1. A method of coding a digital signal according to a second format from information corresponding obtained by carrying out at least one coding step according to a first format, comprising:
carrying out at least one coding step according to the first format; and
interpolating a value representative of a first plurality of linear predictive coding (LPC) coefficients corresponding to the first format between a given block and a preceding block, which precedes the given block, to provide a second plurality of LPC coefficients corresponding to the second format,
wherein the first and second formats use, for coding a speech signal, LPC short-term prediction models on digital signal sample blocks, by using filters represented by the respective first and second plurality of LPC coefficients,
wherein said interpolation is performed dynamically, by choosing for each current block at least one interpolation factor from a preselection of factors, according to a predetermined criterion.
2. The method as claimed in claim 1, wherein said predetermined criterion relates to a detection of a break in stationarity of the digital signal at least between the given block and the preceding block.

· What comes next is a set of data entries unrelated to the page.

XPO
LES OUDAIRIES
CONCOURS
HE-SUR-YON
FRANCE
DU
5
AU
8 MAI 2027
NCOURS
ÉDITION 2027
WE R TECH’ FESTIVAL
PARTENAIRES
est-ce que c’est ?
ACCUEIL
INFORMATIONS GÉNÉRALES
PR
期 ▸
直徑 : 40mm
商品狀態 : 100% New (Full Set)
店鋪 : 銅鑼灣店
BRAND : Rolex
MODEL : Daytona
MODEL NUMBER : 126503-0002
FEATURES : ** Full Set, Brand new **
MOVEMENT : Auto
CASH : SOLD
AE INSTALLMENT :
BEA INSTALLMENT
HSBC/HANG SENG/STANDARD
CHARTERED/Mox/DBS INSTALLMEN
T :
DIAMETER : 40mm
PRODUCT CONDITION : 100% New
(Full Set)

3. The method as claimed in claim 2, further comprising:
detecting a break moment in stationarity between the given block and the preceding block;
comparing the break moment with a time position of a current block in the second format; and
in interpolating assigning more weight to the LPC coefficients of the first format that are associated with the given block if the block of the second format occurs after the detected break moment, or to the LPC coefficients of the first format that are associated with the preceding block if the block of the second format occurs before the detected break moment.
4. The method as claimed in claim 1, wherein said interpolation applies a first factor relating to said given block and a second factor relating to said preceding block, and the first and second factors are deduced from each other.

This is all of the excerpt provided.